FIGS. 9 and 10 illustrate the front calf kinesiological support member 900 and the back calf kinesiological support member 900, respectively, of the compression calf sleeve 100C. FIG. 9 illustrates that the front calf kinesiological support member 900 can have an elongated kinesiological support member 901 that runs along and off-set from a central axis of the compression calf sleeve 100C such as to target the user's shin muscle, wherein the created off-set may be a 10.2 mm gap from an edge of the compression calf sleeve 100C. The elongated kinesiological support member 901 may have a width ranging from 2-4 cm. It is understood that different dimensions for the elongated kinesiological support member 901 may be used, without departing from the scope of the disclosed technology.

The front calf kinesiological support member 900 can have two winged kinesiological support members 902a, 902b that create a gradual stretch to the left and right side where the user's muscles work the most and require the most support. The two winged kinesiological support members 902a, 902b may be between 10 mm to 50 mm from edges of the compression calf sleeve 100C. It is understood that different dimensions for the two winged kinesiological support members 902a, 902b from edges of the compression calf sleeve 100C may be used, without departing from the scope of the disclosed technology. There can be a gap, such as a 3 mm gap, between each winged kinesiological support members 902a, 902b and the elongated kinesiological support member 901. It is understood that different dimensions for the gaps between each winged kinesiological support members 902a, 902b and the elongated kinesiological support member 901 may be used, without departing from the scope of the disclosed technology.

Elongated kinesiological support member 901 can have a top section 904 that can have a larger surface area (such as 4 cm wide) to adhere to the user's skin and serve as an anchor to keep the stretch integrity to the skin. The elongated kinesiological support member 901 can have a contoured shape to provide heat and support to the user's shin muscle or tibialis anterior. The elongated kinesiological support member 901 can narrow toward a lower section 906 that may match that of the user's shin muscle and may serve as an anchor to achieve stretch consistency to the entire elongated kinesiological support member 901. The elongated kinesiological support member 901 can be a silicon pattern, such as a 0.5 mm silicon pattern, that is applied to the interior surface 803 of the compression calf sleeve 100C. The elongated kinesiological support member 901 can be applied through a screened process using a mold insert to optimize its adherence to the compression knee sleeve 100C.

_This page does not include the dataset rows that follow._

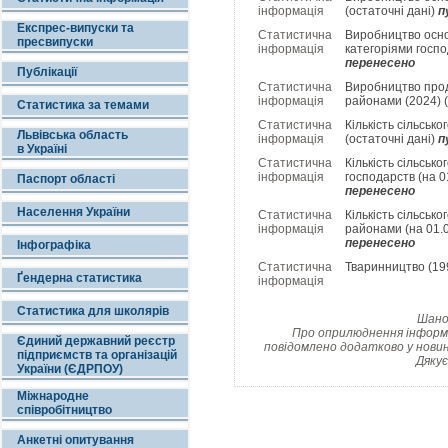
інформація
(остаточні дані)
п
Експрес-випуски та
Статистична
Виробництво осно
пресвипуски
інформація
категоріями госпо
перенесено
Публікації
Статистична
Виробництво прод
інформація
районами (2024) (
Статистика за темами
Статистична
Кількість сільськ
Львівська область
інформація
(остаточні дані)
п
в Україні
Статистична
Кількість сільськ
інформація
господарств (на 0
Паспорт області
перенесено
Населення України
Статистична
Кількість сільськ
інформація
районами (на 01.0
перенесено
Інфографіка
Статистична
Тваринництво (19
Ґендерна статистика
інформація
Статистика для школярів
Шанов
Про оприлюднення інформац
Єдиний державний реєстр
повідомлено додатково у новин
підприємств та організацій
Дякує
України (ЄДРПОУ)
Міжнародне
співробітництво
Анкетні опитування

FIG. 10 illustrates that the back calf kinesiology support member 1000 can have a Y-shaped kinesiology support 1002 having two arms 1004a, 1004b with a separation, which can be a 12.5 mm separation, so that the user's two muscles are still able to move, expand, and contract freely during movement and an intense workout. The Y-shaped kinesiology support 1002 can have a leg 1006 that is a solid support of the user's Achilles tendon. The Y-shaped kinesiology support 1002 can have a 4.5 cm width for each arm 1004a, 1004b that targets the user's two gastrocnemius muscles, which are the user's top two muscles and 4.25 cm at the leg 1006 to support the user's Achilles tendon. It is understood that different dimensions for the Y-shaped kinesiology support 1002 may be used, without departing from the scope of the disclosed technology.

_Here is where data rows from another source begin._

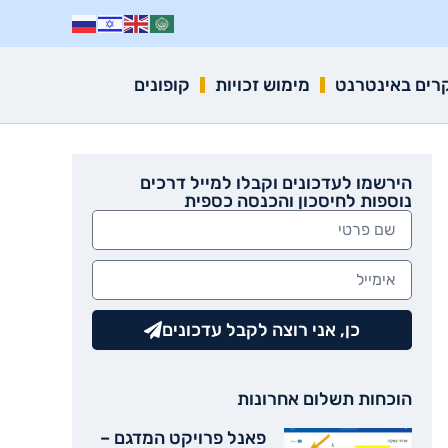
רים באינטרנט
מימוש זכויות
קופונים
הירשמו לעדכונים וקבלו למייל דרכים
נוספות לחיסכון והכנסה כספית
כן, אני רוצה לקבל עדכונים
הוכחות תשלום אחרונות
פאנל פרויקט המדגם –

Graduating anchors 1008a, 1008b, 1010a, 1010b can be adjacent to each arm 1004a, 1004b with a gap, such as a 3 mm gap, in between to lessen tension for the upper part of the back calf kinesiology support member 1000. The compression calf sleeve 100C can be a stretchable material that can fit the lower leg with approximately 2 inches from the bottom of the user's knee cap and 1 inch from the center of the user's inside ankle bone. It is understood that different dimensions for the gaps and the graduating anchors 1008a, 1008b, 1010a, 1010b and the stretchable material may be used, without departing from the scope of the disclosed technology.

The material can be made of Nylon, Spandex, and Polyester, such as 60-80% Nylon, 15-35% Spandex, 5-10% Polyester, or more specifically Polyester 70% Nylon, 25% Spandex, 5% Polyester using Jacquard stitching. The compression calf sleeve 100C may contour to the shape of the lower leg covering the calf muscle and shin bone. The compression calf sleeve 100C may cover the user's thigh to the bottom of the calf area and comprised of breathable Nylon, Spandex and Polyester.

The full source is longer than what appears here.